Jorge explica que essas sanções muitas vezes não são conscientes. “Quando falo em ‘considerado moralmente inferior por outros indivíduos ou grupos" e em "sofrer sanções e ataques de diferentes tipos’, quero apenas expressar a concepção socialmente disseminada de que o tabagista é alguém que reproduz uma prática individual e socialmente danosa e que, por isso, necessita de auxílio para parar e que, caso não ‘se conscientize’ e procure este auxílio por conta própria, sofrerá coerções para que o faça. As coerções podem ser identificadas nas leis de aumento de preços dos maços de cigarros, por exemplo, bem como na proibição do fumo nos mais diversos locais públicos, a exemplo de pontos de ônibus cobertos apenas por um teto e marquises”, diz o sociólogo. 

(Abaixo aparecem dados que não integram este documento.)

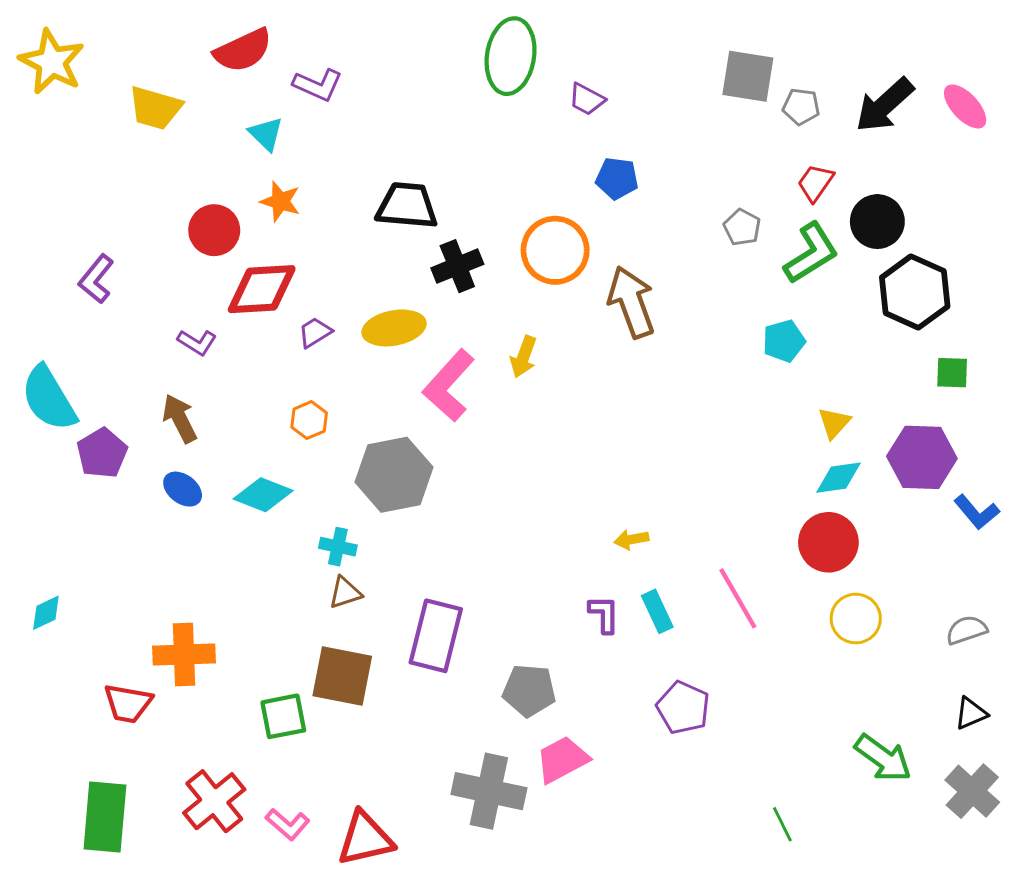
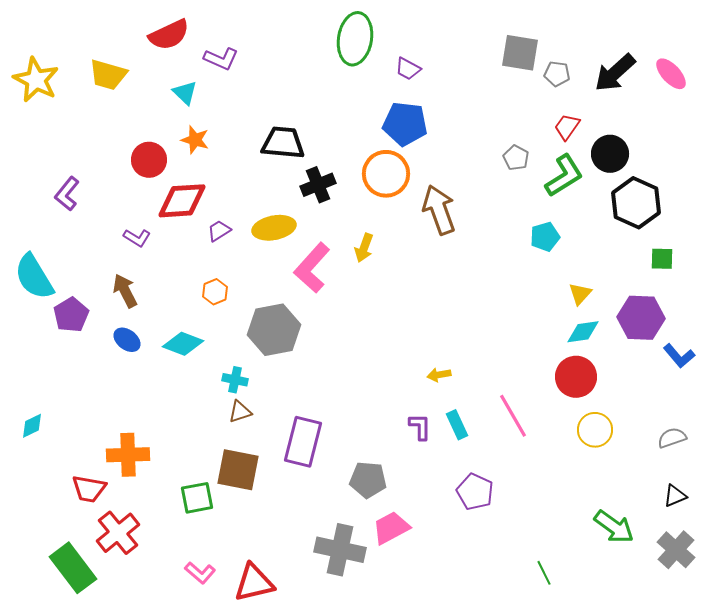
yellow star: (52, 62) -> (36, 80), moved
blue pentagon: (617, 178) -> (405, 124), moved, size x1.5
red cross: (214, 801) -> (118, 533), moved
green rectangle: (105, 817) -> (73, 568), turned -42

Para fazer a pesquisa, o autor contou com a orientação do professor Fernando de Jesus Rodrigues, e a disponibilidade de um hospital público da cidade, filiado ao Programa Nacional de Controle do Tabagismo, do governo federal. Ali, Jorge fez entrevistas com voluntários, entre profissionais de saúde e participantes dos grupos de apoio e por um ano pôde acompanhar grupos de apoio aos fumantes. Foi assim que colheu os relatos de fumantes, sobre as abordagens que sofriam, como xingamentos ou outros tipos de situações de constrangimento, exclusão e atritos sofridos por eles em locais públicos. 

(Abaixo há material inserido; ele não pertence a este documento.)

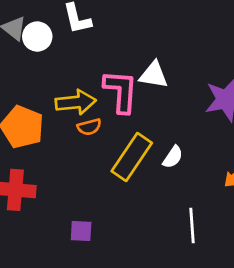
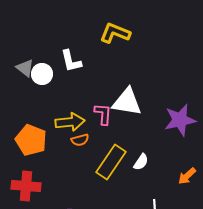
white triangle: (154, 75) -> (127, 102), size x1.4
pink L-shape: (121, 91) -> (103, 114), size x0.7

No entanto, Jorge deixa claro que ao realizar a pesquisa não quis apontar que as políticas antifumo deveriam deixar de existir ou serem abrandadas. Também não nega os malefícios do cigarro à saúde de fumantes ativos e passivos, e nem as ações da indústria do fumo visando angariar o maior número de consumidores possível. “Estou apenas demonstrando um de seus "efeitos colaterais" sociais, digamos assim. Não estou empreendendo um estudo de avaliação de políticas públicas, muito menos pretendo expor pontos de vista contra ou a favor a algum ideal. Como cientista social a serviço da academia, meu trabalho é estudar processos sociais, compreendê-los e expô-los à comunidade científica e leiga. Propor saídas a eles é trabalho de outros profissionais ou de cientistas sociais contratados especificamente para tal”, afirma o autor.